You may not consider it a basement, finished/heated or not.  The current owner may not even consider it a basement, but in all likely hood, your local building department does, and most likely the next resident may see it that way too.  I am not sure what regulations you have for the energy code, but the code does not distinguish any exceptions for basements outside the building thermal envelope, unless that adjacent story is less than one full story below the upper level.  Chapter 2 has definitions for "Story" and "Story above grade" that might be helpful.  Someone on here once told me the code is not always logical.  Best of luck.


----------



## gbhammer (Jan 26, 2012)

* STORY ABOVE GRADE. Any story having its finished*

*floor surface entirely above grade, except that a basement shall*

*be considered as a story above gradewhere the finished surface*

*of the floor above the basement meets anyone of the following:*

*1. More than 6 feet (1829 mm) above grade plane.*

*2. More than 6 feet (1829 mm) above the finished ground*

*level for more than 50 percent of the total building pe-*

*rimeter.*

*3. More than 12 feet (3658 mm) above the finished ground*

*level at any point.*


----------



## Papio Bldg Dept (Jan 26, 2012)

Dennis said:
			
		

> I guess what I am looking for is a code reference- if there is one-- for my own knowledge-  I have had different inspectors see this very differently.
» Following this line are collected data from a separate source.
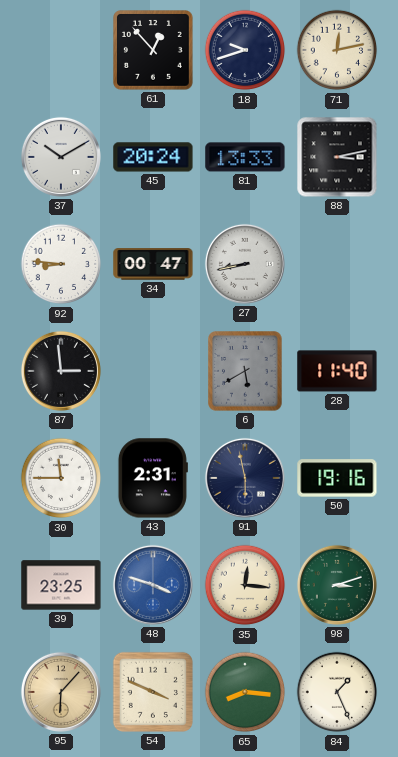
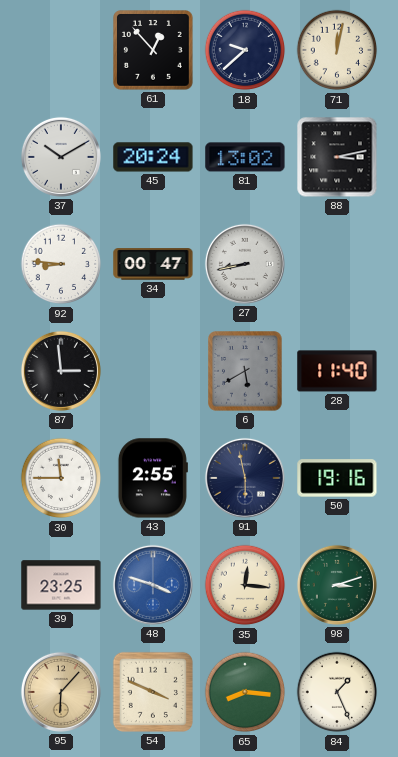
18: 9:42 -> 9:38
71: 12:13 -> 12:02
81: 13:33 -> 13:02
43: 2:31 -> 2:55
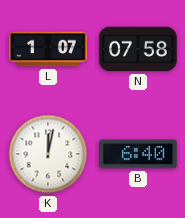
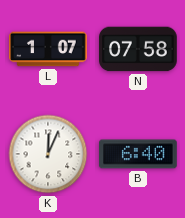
K: 12:02 -> 12:04
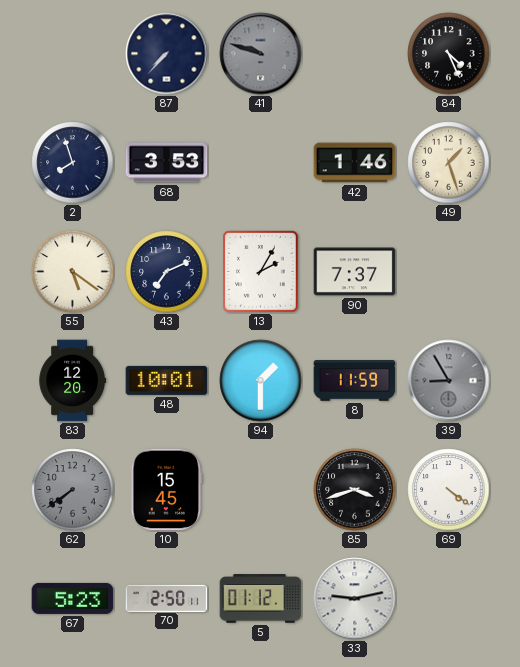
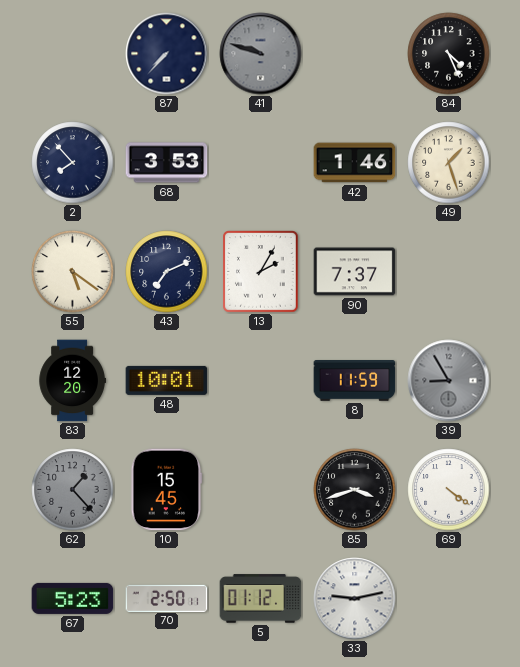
2: 7:57 -> 7:53
94: 1:30 -> none
62: 7:39 -> 1:23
R303, R304, R305 & R313 are all applicable Code Sections in determining this as not a crawl space and requiring a smoke alarm.


----------



## Dennis (Jan 26, 2012)

Thanks -- I am an electrical contractor and I am having trouble understanding how this is any different than a crawl space with equipment.  So according to the NEC we are suppose to install equipment according to the manufacturer installation.  So here we have the building code requiring something that the manufacturer states not to install in areas where temps get below 40F.  It seems like it is asking for trouble but if that definition is a building code definition of a basement then I guess it is a basement.  This room is attached (but does not communicate) to the existing basement that has a smoke alarm so I guess this house has 2 basement.

Thanks all.


----------



## Dennis (Jan 26, 2012)

Let's see if I got this right.  Since this room is connected to the house it needs a SD however if I put a door between the existing basement and this "so-called" basement then I don't need  a SD since there already is one in the existing basement.  I guess the NEC isn't the only code that doesn't make sense.


----------



## rnapier (Jan 26, 2012)

If you put the door in your covered. I was just wondering where you are that the basement would get below 40 degrees.


----------



## Yankee (Jan 26, 2012)

I think you'd better also read sections 314.3.1. and 314.4 . It appears that you need to interconnect and hardwire your alarms. A basement minimum ceiling height is 6'8" (section 305.1.1). If the ceiling height is lower than that, it can't be a "basement" so must be a crawl space.


----------



## Dennis (Jan 26, 2012)

rnapier said:
			
		

> If you put the door in your covered. I was just wondering where you are that the basement would get below 40 degrees.


It is unheated and when temps go down to the teens which is occasionally around here (NC) the temp will get cold.  I have been in my unheated basement and I didn't measure it but it was darn cold back when we had some temps in the single digits.  I don't know if the 40F means at any time or what.



			
				rnapier said:
			
		

> If you put the door in your covered.


 Yeah I know, then we see it as a utility room, which it is, but without the door changes it for some reason. seems a bit odd and yet we don't need one in an attic-- I guess because the fire burns up.


----------



## rktect 1 (Jan 26, 2012)

We would be having all your existing bedrooms upgraded as well to hardwired and interconnected.


----------



## Dennis (Jan 26, 2012)

Yankee said:
			
		

> I think you'd better also read sections 314.3.1. and 314.4 . It appears that you need to interconnect and hardwire your alarms. A basement minimum ceiling height is 6'8" (section 305.1.1). If the ceiling height is lower than that, it can't be a "basement" so must be a crawl space.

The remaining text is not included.